(Beginning of SUPPLIED DATA)

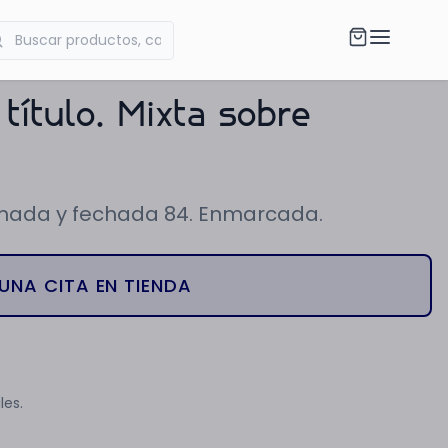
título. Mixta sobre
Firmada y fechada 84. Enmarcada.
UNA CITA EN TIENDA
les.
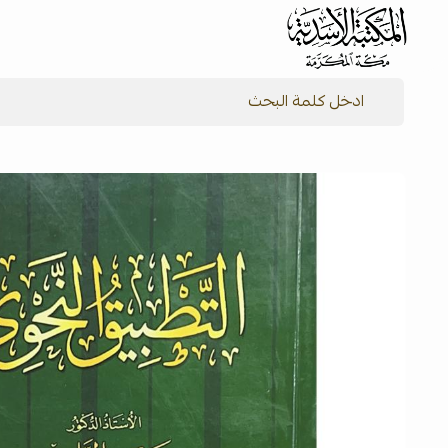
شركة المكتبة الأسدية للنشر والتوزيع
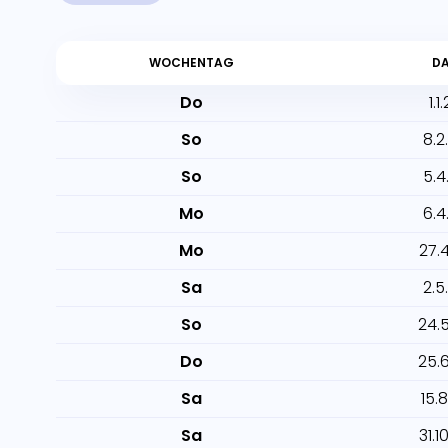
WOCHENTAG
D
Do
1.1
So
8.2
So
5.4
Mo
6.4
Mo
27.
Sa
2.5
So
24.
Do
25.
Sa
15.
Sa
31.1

(End of SUPPLIED DATA)
(Beginning of SUPPLIED DATA)

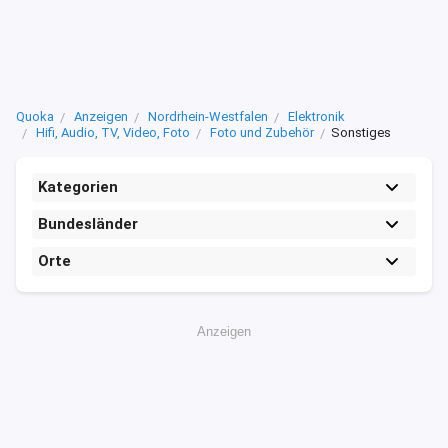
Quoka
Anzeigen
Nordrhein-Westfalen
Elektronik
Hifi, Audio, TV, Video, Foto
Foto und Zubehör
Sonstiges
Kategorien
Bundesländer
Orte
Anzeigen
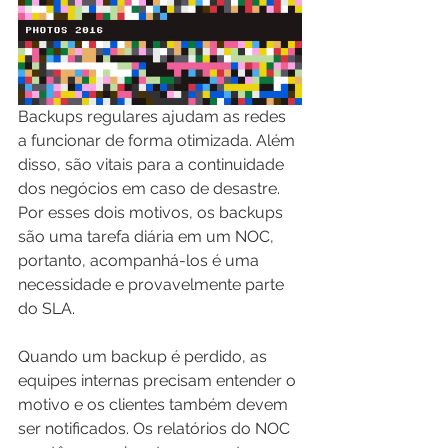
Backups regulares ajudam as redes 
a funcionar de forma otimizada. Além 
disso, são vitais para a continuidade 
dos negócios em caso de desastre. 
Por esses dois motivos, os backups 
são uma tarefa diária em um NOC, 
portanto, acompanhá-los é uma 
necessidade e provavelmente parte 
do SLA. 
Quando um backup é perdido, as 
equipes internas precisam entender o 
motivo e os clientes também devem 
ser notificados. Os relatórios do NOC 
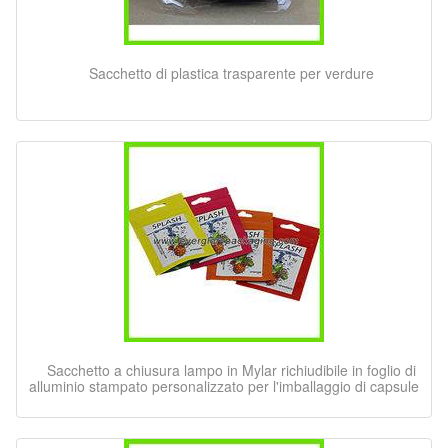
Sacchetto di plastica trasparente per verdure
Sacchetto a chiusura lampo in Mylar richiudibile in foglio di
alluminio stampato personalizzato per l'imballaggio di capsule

(End of SUPPLIED DATA)
(Beginning of SUPPLIED DATA)

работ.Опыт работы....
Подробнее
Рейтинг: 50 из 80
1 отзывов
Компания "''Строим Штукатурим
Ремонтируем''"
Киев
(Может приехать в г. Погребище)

(End of SUPPLIED DATA)

> **WHAT TO PRODUCE**
Both end lines included, restate word for word the lines above from the line with "работ.Опыт работы...." to the line with "(Может приехать в г. Погребище)", and nothing else.

> **RESPONSE TO THIS EXERCISE**
работ.Опыт работы....
Подробнее
Рейтинг: 50 из 80
1 отзывов
Компания "''Строим Штукатурим
Ремонтируем''"
Киев
(Может приехать в г. Погребище)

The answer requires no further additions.